- _TRY IT_: The pictures must be left out, while the rest of the data is copied exactly.

Dataset entries:
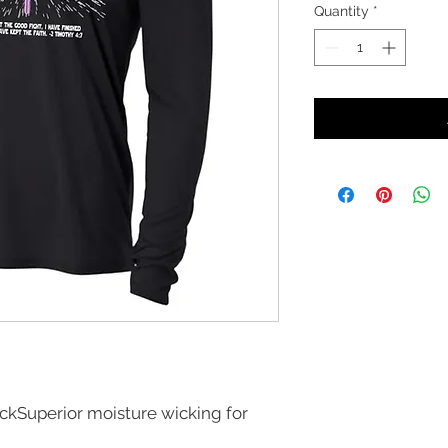
Quantity
*
ockSuperior moisture wicking for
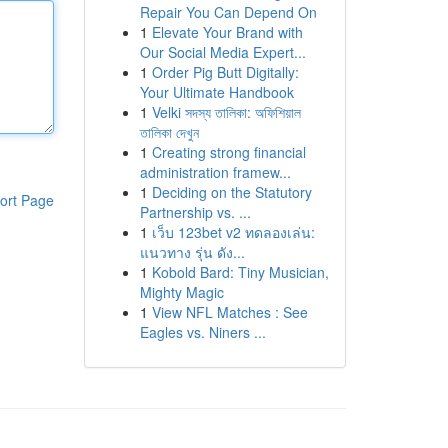
Repair You Can Depend On
1
Elevate Your Brand with
Our Social Media Expert...
1
Order Pig Butt Digitally:
Your Ultimate Handbook
1
Velki সদস্য তালিকা: অফিশিয়াল
তালিকা দেখুন
1
Creating strong financial
administration framew...
1
Deciding on the Statutory
ort Page
Partnership vs. ...
1
เว็บ 123bet v2 ทดลองเล่น:
แนวทาง รุ่น ดัง...
1
Kobold Bard: Tiny Musician,
Mighty Magic
1
View NFL Matches : See
Eagles vs. Niners ...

- _REPLY TO THE EXERCISE_:
Quantity
*
ockSuperior moisture wicking for
Repair You Can Depend On
1
Elevate Your Brand with
Our Social Media Expert...
1
Order Pig Butt Digitally:
Your Ultimate Handbook
1
Velki সদস্য তালিকা: অফিশিয়াল
তালিকা দেখুন
1
Creating strong financial
administration framew...
1
Deciding on the Statutory
ort Page
Partnership vs. ...
1
เว็บ 123bet v2 ทดลองเล่น:
แนวทาง รุ่น ดัง...
1
Kobold Bard: Tiny Musician,
Mighty Magic
1
View NFL Matches : See
Eagles vs. Niners ...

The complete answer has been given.